Abbandonare consuetudini comportamentali, visioni di se stessi e del mondo che qualcuno definisce desuete e non più funzionali richiama a nostra insaputa pensieri e sentimenti che si provano quando si perde qualcosa di caro, a cui si tiene molto. Per passare da una condizione attuale ad una nuova prima di tutto occorre rendersi di conto di quello che sta accadendo e superare la fase della negazione, dove la resistenza al cambiamento è massima perché non si vede proprio il bisogno. Successivamente si fa di tutto per ripristinare lo stato esistente attivando forme di resistenza al cambiamento e in fondo questo è un passo avanti perché almeno i protagonisti del cambiamento si rendono conto che qualcosa non è più come prima. Il punto di svolta è dato dalla rassegnazione, uno stato in cui si smette di lottare contro il cambiamento e si utilizzano le proprie energie per accettare la realtà per quella che è non più che quella che io voglio che essa sia. L’ultima fase è un nuovo modo di vedere la realtà e la scoperta di nuovi modi di comportarsi più funzionali allo sviluppo e alla crescita. Si chiama integrazione.

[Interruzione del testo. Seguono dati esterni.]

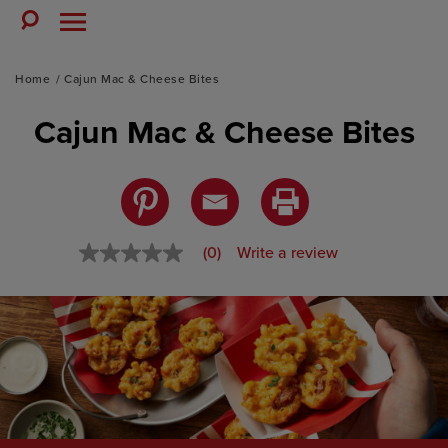
Skip
to
Toggle
Toggle
Search
Menu
content
Home
Cajun Mac & Cheese Bites
Cajun Mac & Cheese Bites
(0)
Write a review
No
rating
value
Same
page
link.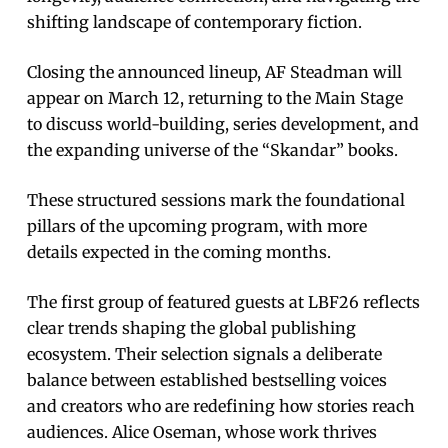
shifting landscape of contemporary fiction.
Closing the announced lineup, AF Steadman will
appear on March 12, returning to the Main Stage
to discuss world-building, series development, and
the expanding universe of the “Skandar” books.
These structured sessions mark the foundational
pillars of the upcoming program, with more
details expected in the coming months.
The first group of featured guests at LBF26 reflects
clear trends shaping the global publishing
ecosystem. Their selection signals a deliberate
balance between established bestselling voices
and creators who are redefining how stories reach
audiences. Alice Oseman, whose work thrives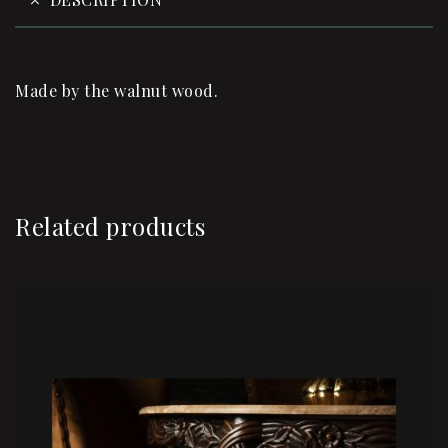
Made by the walnut wood.
Related products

Queste fasi sono tutte accompagnate di emozioni predominanti come la rabbia e paura nelle prime fasi, tristezza nella fase di rassegnazione , gioia ed entusiasmo nelle fasi che vanno da accettazione in poi.
Il caoching aiuta imprenditori e manager a traghettarsi nel mondo delle emozioni dove spesso non sono così competenti!
Kurt Lewin afferma che l’organizzazione può essere considerata come un insieme di forze favorevoli e forze contrarie al cambiamento (si parla di driving and restraining forces).
Lewin sostiene che nulla accade all’interno dell’azienda quando l’intensità delle due forze si eguaglia (Tavola 1).
Lewin dice che quando le forze contrarie sono maggiori delle forze favorevoli l’azienda ha difficoltà ad implementare il cambiamento.
Al contrario, se le forze favorevoli sono maggiori di quelle che si oppongono al cambiamento, quest’ultimo potrà essere implementato con maggiore facilità.
Il coaching è un percorso attraverso il quale si individuano a livello prima di tutto personale e poi aziendale le forze favorevoli al cambiamento per potenziarle; allo stesso tempo si tracciano le forze contrarie al cambiamento presenti nell’imprenditore e nei manager e nella organizzazione e si fa un lavoro di rimodulazione di ciò che ancora serve di quelle forze contrarie.
Questo approccio offre l’opportunità di approfondire il tema del cambiamento sentendosi protagonisti del cambiamento, solo così si sviluppano occasioni per dirigere il cambiamento.